── EXERCISE INPUT ──

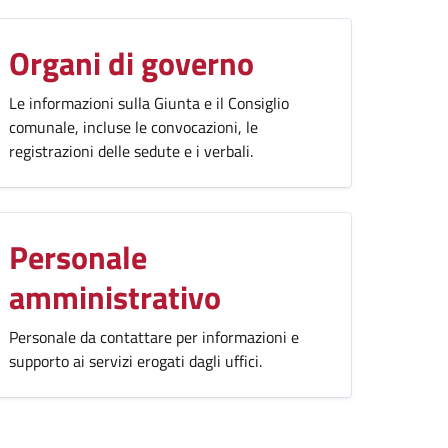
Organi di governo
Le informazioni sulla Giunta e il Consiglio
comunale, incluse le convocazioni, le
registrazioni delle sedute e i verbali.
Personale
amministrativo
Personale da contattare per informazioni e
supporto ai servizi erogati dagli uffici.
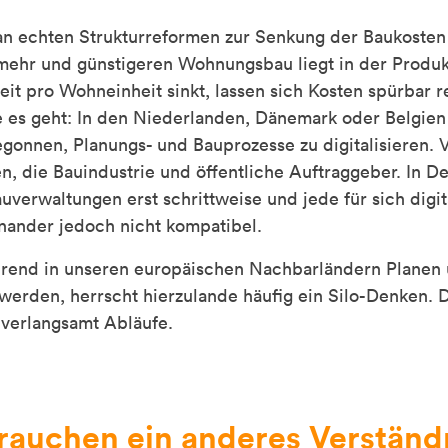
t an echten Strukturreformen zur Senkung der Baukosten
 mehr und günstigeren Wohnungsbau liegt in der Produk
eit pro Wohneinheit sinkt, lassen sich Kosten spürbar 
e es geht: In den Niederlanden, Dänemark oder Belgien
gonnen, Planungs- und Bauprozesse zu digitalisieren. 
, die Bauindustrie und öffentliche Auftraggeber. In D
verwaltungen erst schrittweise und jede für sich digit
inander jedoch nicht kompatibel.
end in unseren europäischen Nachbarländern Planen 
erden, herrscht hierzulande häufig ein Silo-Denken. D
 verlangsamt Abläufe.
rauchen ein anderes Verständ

───
── EXERCISE INPUT ──

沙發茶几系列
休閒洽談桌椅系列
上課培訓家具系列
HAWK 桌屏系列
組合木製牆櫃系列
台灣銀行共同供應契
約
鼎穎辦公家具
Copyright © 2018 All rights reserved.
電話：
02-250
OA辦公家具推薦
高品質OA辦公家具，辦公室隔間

───

ASSIGNMENT:
Copy each line from the records above that includes the string "Personale".

RESPONSE AREA:
Personale
Personale da contattare per informazioni e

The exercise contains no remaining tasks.